[[ Data provided open ]]
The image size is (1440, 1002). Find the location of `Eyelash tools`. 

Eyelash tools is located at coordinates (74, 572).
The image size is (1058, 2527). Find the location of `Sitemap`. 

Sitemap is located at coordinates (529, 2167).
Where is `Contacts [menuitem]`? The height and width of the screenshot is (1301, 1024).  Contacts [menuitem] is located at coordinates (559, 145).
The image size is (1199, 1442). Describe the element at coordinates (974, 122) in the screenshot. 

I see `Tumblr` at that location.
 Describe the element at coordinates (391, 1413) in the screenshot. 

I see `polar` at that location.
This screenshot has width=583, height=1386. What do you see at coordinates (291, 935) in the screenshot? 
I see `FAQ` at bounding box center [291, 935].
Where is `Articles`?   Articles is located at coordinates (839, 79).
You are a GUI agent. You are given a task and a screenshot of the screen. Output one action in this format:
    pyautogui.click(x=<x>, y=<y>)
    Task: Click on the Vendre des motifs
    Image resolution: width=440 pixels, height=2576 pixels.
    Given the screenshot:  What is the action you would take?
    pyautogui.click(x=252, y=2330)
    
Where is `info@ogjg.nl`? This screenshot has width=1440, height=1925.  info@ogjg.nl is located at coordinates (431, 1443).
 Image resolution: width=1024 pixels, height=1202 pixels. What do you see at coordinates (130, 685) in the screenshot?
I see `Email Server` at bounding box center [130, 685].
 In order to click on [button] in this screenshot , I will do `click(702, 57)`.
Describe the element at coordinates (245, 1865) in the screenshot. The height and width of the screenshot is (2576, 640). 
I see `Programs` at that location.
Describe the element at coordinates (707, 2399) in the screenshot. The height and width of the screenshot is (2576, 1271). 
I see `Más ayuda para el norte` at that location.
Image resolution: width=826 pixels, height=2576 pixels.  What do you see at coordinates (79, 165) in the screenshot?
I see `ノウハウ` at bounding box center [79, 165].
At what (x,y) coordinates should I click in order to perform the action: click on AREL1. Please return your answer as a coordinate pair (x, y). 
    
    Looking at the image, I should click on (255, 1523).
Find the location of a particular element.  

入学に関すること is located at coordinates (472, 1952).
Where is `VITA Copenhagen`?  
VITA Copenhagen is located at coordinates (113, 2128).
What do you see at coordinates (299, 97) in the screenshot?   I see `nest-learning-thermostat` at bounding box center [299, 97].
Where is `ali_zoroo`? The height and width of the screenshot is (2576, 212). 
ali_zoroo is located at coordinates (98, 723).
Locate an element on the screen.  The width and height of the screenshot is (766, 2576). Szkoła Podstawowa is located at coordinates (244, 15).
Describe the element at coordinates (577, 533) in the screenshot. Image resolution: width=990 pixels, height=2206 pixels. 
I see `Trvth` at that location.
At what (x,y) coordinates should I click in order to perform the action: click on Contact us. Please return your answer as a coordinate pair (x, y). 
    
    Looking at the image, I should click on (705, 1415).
[[ Data provided closed ]]
**Your task**
Reproduce exactly the lines above from the line with "The image size is (1199, 1442)." to the line with "Image resolution: width=440", including both, and add nothing.

**Output for this exercise**
The image size is (1199, 1442). Describe the element at coordinates (974, 122) in the screenshot. 

I see `Tumblr` at that location.
 Describe the element at coordinates (391, 1413) in the screenshot. 

I see `polar` at that location.
This screenshot has width=583, height=1386. What do you see at coordinates (291, 935) in the screenshot? 
I see `FAQ` at bounding box center [291, 935].
Where is `Articles`?   Articles is located at coordinates (839, 79).
You are a GUI agent. You are given a task and a screenshot of the screen. Output one action in this format:
    pyautogui.click(x=<x>, y=<y>)
    Task: Click on the Vendre des motifs
    Image resolution: width=440 pixels, height=2576 pixels.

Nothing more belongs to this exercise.